# TASK INSTRUCTIONS:
For the entries below, print exactly the lines between the line holding "Держатели для бумажных полотенец" and the line holding "MÁTE DOTAZ?", inclusive, and nothing else.

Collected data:

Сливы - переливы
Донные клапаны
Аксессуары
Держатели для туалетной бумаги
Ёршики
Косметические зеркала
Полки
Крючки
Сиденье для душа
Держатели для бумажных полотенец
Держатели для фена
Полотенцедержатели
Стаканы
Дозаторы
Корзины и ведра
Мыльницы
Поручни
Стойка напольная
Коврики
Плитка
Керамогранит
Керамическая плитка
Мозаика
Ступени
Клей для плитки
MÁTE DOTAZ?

==

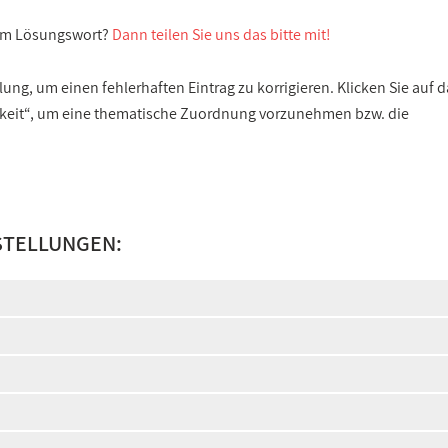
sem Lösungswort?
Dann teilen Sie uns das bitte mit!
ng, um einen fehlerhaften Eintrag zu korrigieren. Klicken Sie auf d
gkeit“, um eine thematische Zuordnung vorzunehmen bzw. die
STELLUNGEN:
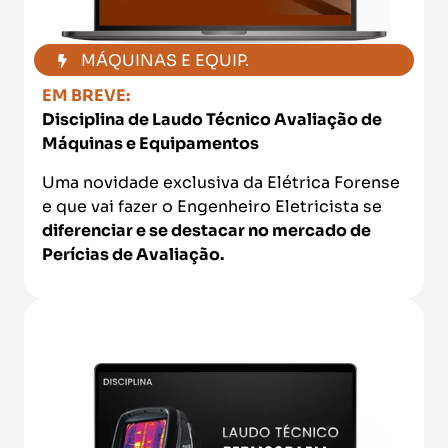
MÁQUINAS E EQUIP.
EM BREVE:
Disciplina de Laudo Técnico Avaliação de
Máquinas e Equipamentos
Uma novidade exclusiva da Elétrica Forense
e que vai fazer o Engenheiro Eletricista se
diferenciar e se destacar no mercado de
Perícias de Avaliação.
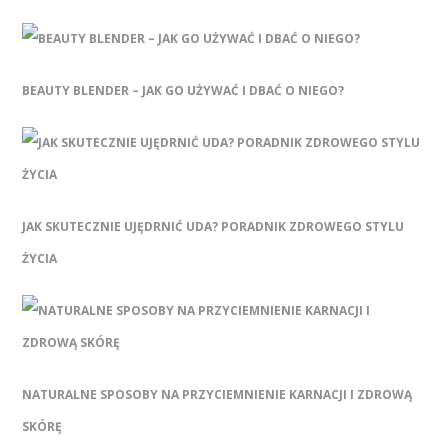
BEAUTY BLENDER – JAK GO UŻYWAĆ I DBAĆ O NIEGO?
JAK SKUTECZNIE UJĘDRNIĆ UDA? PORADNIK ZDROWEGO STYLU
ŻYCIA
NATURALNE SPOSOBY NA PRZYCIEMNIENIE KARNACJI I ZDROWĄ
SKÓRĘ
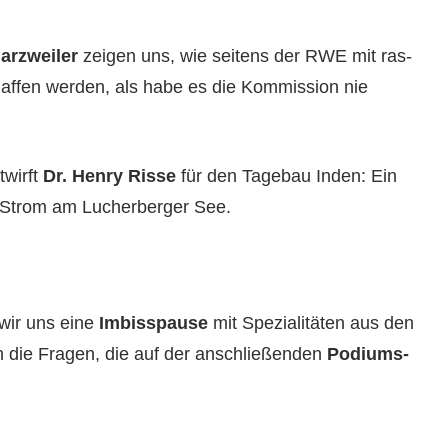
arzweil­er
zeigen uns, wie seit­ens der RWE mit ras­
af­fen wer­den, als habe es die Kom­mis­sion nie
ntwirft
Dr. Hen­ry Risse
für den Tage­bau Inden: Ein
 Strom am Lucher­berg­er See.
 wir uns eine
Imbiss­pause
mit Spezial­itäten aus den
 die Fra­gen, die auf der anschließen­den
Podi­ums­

# ANSWER TO THE PROBLEM:
Держатели для бумажных полотенец
Держатели для фена
Полотенцедержатели
Стаканы
Дозаторы
Корзины и ведра
Мыльницы
Поручни
Стойка напольная
Коврики
Плитка
Керамогранит
Керамическая плитка
Мозаика
Ступени
Клей для плитки
MÁTE DOTAZ?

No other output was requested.